** Opening RECORDS SHOWN block **

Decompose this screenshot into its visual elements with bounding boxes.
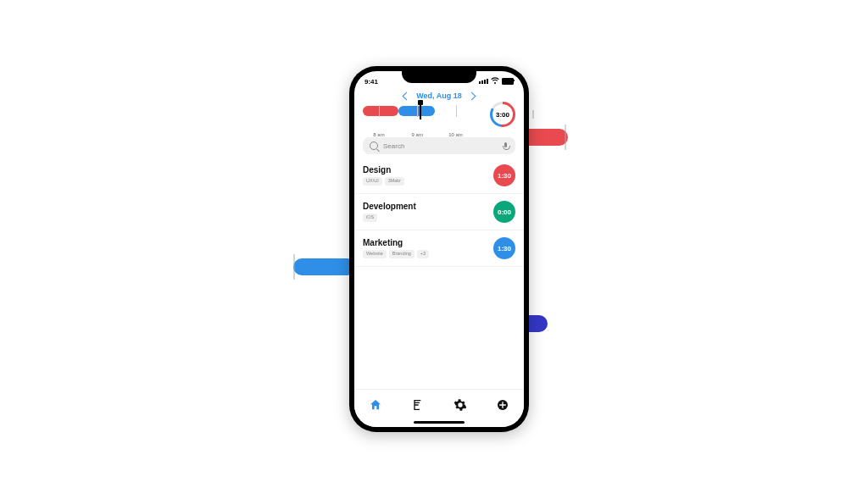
- search-placeholder: Search: [383, 142, 498, 150]
- phone-screen: 9:41 Wed, Aug 18: [354, 71, 524, 427]
- current-date-label[interactable]: Wed, Aug 18: [416, 92, 462, 100]
- bg-tick-3: [293, 254, 295, 280]
- timeline-bar-red: [363, 106, 398, 116]
- project-duration-value: 1:30: [498, 172, 511, 180]
- cellular-icon: [479, 79, 488, 84]
- project-duration-value: 0:00: [498, 208, 511, 216]
- project-duration-badge[interactable]: 0:00: [493, 201, 515, 223]
- timeline-label-9: 9 am: [412, 132, 423, 137]
- tab-add[interactable]: [496, 398, 509, 412]
- bg-streak-blue: [293, 258, 356, 275]
- tag: 3Makr: [385, 177, 404, 186]
- timeline-track: [363, 105, 487, 117]
- search-icon: [370, 141, 378, 150]
- timeline-playhead[interactable]: [420, 103, 421, 119]
- tab-reports[interactable]: [411, 398, 425, 412]
- timeline-tick-9: [417, 105, 418, 117]
- project-duration-value: 1:30: [498, 245, 511, 252]
- project-list: Design UX/UI 3Makr 1:30 Development: [354, 158, 524, 267]
- bg-tick-2: [565, 125, 566, 150]
- tag: UX/UI: [363, 177, 382, 186]
- total-time-value: 3:00: [496, 111, 509, 119]
- project-title: Marketing: [363, 238, 493, 247]
- day-timeline[interactable]: 8 am 9 am 10 am 3:00: [363, 103, 515, 132]
- project-title: Development: [363, 202, 493, 211]
- tab-settings[interactable]: [453, 398, 467, 412]
- next-day-button[interactable]: [467, 92, 476, 100]
- total-time-ring[interactable]: 3:00: [490, 102, 515, 127]
- timeline-label-8: 8 am: [373, 132, 384, 137]
- home-indicator: [414, 421, 465, 424]
- project-title: Design: [363, 165, 493, 175]
- wifi-icon: [491, 77, 499, 86]
- tab-home[interactable]: [369, 398, 382, 412]
- bg-tick-1: [532, 110, 534, 119]
- phone-frame: 9:41 Wed, Aug 18: [349, 66, 529, 432]
- project-duration-badge[interactable]: 1:30: [493, 164, 515, 186]
- status-time: 9:41: [364, 78, 378, 86]
- timeline-tick-8: [379, 105, 380, 117]
- list-item[interactable]: Development iOS 0:00: [354, 194, 524, 230]
- project-tags: Website Branding +3: [363, 250, 493, 258]
- mic-icon[interactable]: [503, 142, 509, 150]
- stage: { "status": { "time": "9:41" }, "date_na…: [0, 0, 868, 488]
- date-navigator: Wed, Aug 18: [354, 88, 524, 102]
- timeline-label-10: 10 am: [448, 132, 463, 137]
- project-tags: iOS: [363, 214, 493, 222]
- prev-day-button[interactable]: [403, 92, 411, 100]
- phone-notch: [402, 71, 476, 83]
- search-input[interactable]: Search: [363, 137, 515, 154]
- tag: Website: [363, 250, 387, 258]
- list-item[interactable]: Marketing Website Branding +3 1:30: [354, 230, 524, 267]
- status-indicators: [479, 77, 514, 86]
- timeline-tick-10: [456, 105, 457, 117]
- tag: Branding: [389, 250, 415, 258]
- list-item[interactable]: Design UX/UI 3Makr 1:30: [354, 158, 524, 194]
- project-duration-badge[interactable]: 1:30: [493, 237, 515, 259]
- battery-icon: [502, 78, 514, 85]
- tag: iOS: [363, 214, 377, 222]
- project-tags: UX/UI 3Makr: [363, 177, 493, 186]
- tag: +3: [417, 250, 429, 258]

** Closing RECORDS SHOWN block **

> [YOUR ASSIGNMENT]: Please output every record above exactly as written, leaving out the pictures.

> [ANSWER SECTION]:
Decompose this screenshot into its visual elements with bounding boxes.
- search-placeholder: Search: [383, 142, 498, 150]
- phone-screen: 9:41 Wed, Aug 18: [354, 71, 524, 427]
- current-date-label[interactable]: Wed, Aug 18: [416, 92, 462, 100]
- bg-tick-3: [293, 254, 295, 280]
- timeline-bar-red: [363, 106, 398, 116]
- project-duration-value: 1:30: [498, 172, 511, 180]
- cellular-icon: [479, 79, 488, 84]
- project-duration-value: 0:00: [498, 208, 511, 216]
- project-duration-badge[interactable]: 0:00: [493, 201, 515, 223]
- timeline-label-9: 9 am: [412, 132, 423, 137]
- tab-add[interactable]: [496, 398, 509, 412]
- bg-streak-blue: [293, 258, 356, 275]
- tag: 3Makr: [385, 177, 404, 186]
- timeline-track: [363, 105, 487, 117]
- search-icon: [370, 141, 378, 150]
- timeline-playhead[interactable]: [420, 103, 421, 119]
- tab-reports[interactable]: [411, 398, 425, 412]
- timeline-tick-9: [417, 105, 418, 117]
- project-duration-value: 1:30: [498, 245, 511, 252]
- project-list: Design UX/UI 3Makr 1:30 Development: [354, 158, 524, 267]
- bg-tick-2: [565, 125, 566, 150]
- tag: UX/UI: [363, 177, 382, 186]
- total-time-value: 3:00: [496, 111, 509, 119]
- project-title: Marketing: [363, 238, 493, 247]
- day-timeline[interactable]: 8 am 9 am 10 am 3:00: [363, 103, 515, 132]
- project-title: Development: [363, 202, 493, 211]
- tab-settings[interactable]: [453, 398, 467, 412]
- next-day-button[interactable]: [467, 92, 476, 100]
- total-time-ring[interactable]: 3:00: [490, 102, 515, 127]
- timeline-label-8: 8 am: [373, 132, 384, 137]
- home-indicator: [414, 421, 465, 424]
- project-title: Design: [363, 165, 493, 175]
- wifi-icon: [491, 77, 499, 86]
- tab-home[interactable]: [369, 398, 382, 412]
- bg-tick-1: [532, 110, 534, 119]
- phone-frame: 9:41 Wed, Aug 18: [349, 66, 529, 432]
- project-duration-badge[interactable]: 1:30: [493, 164, 515, 186]
- status-time: 9:41: [364, 78, 378, 86]
- timeline-tick-8: [379, 105, 380, 117]
- list-item[interactable]: Development iOS 0:00: [354, 194, 524, 230]
- project-tags: Website Branding +3: [363, 250, 493, 258]
- mic-icon[interactable]: [503, 142, 509, 150]
- stage: { "status": { "time": "9:41" }, "date_na…: [0, 0, 868, 488]
- date-navigator: Wed, Aug 18: [354, 88, 524, 102]
- timeline-label-10: 10 am: [448, 132, 463, 137]
- project-tags: iOS: [363, 214, 493, 222]
- prev-day-button[interactable]: [403, 92, 411, 100]
- phone-notch: [402, 71, 476, 83]
- search-input[interactable]: Search: [363, 137, 515, 154]
- tag: Website: [363, 250, 387, 258]
- list-item[interactable]: Marketing Website Branding +3 1:30: [354, 230, 524, 267]
- status-indicators: [479, 77, 514, 86]
- timeline-tick-10: [456, 105, 457, 117]
- tag: Branding: [389, 250, 415, 258]
- list-item[interactable]: Design UX/UI 3Makr 1:30: [354, 158, 524, 194]
- project-duration-badge[interactable]: 1:30: [493, 237, 515, 259]
- battery-icon: [502, 78, 514, 85]
- tag: iOS: [363, 214, 377, 222]
- project-tags: UX/UI 3Makr: [363, 177, 493, 186]
- tag: +3: [417, 250, 429, 258]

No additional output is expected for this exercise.